Record excerpts:

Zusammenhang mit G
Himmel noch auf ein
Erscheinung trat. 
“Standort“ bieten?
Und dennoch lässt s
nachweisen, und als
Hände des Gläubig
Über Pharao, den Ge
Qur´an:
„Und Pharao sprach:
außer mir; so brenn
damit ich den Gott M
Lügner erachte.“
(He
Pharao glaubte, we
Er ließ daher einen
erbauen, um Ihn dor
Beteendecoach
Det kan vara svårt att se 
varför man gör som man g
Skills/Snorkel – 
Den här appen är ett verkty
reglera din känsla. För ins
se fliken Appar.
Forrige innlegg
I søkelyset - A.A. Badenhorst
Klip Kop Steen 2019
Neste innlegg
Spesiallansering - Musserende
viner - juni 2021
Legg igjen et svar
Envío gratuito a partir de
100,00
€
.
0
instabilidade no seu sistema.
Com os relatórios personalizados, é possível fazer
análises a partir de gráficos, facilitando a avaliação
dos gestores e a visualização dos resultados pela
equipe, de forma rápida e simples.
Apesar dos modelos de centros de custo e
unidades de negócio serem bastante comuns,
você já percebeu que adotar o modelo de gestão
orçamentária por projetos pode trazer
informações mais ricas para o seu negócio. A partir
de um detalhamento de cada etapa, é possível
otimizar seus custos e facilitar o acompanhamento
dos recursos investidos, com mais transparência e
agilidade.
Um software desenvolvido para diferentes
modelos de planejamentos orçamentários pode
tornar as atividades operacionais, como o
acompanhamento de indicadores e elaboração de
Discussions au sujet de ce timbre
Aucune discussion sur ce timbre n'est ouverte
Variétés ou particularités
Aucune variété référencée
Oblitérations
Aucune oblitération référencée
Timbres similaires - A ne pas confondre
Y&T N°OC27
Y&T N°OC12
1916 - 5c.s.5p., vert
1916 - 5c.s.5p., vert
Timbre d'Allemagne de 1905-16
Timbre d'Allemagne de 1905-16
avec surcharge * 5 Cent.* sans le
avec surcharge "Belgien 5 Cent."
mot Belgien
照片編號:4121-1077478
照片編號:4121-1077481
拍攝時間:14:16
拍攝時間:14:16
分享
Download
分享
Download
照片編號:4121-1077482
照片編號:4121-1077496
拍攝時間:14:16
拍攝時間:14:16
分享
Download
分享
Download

Problem details: Lines with "avec": find them in the data and copy each one.

Your response:
avec surcharge * 5 Cent.* sans le
avec surcharge "Belgien 5 Cent."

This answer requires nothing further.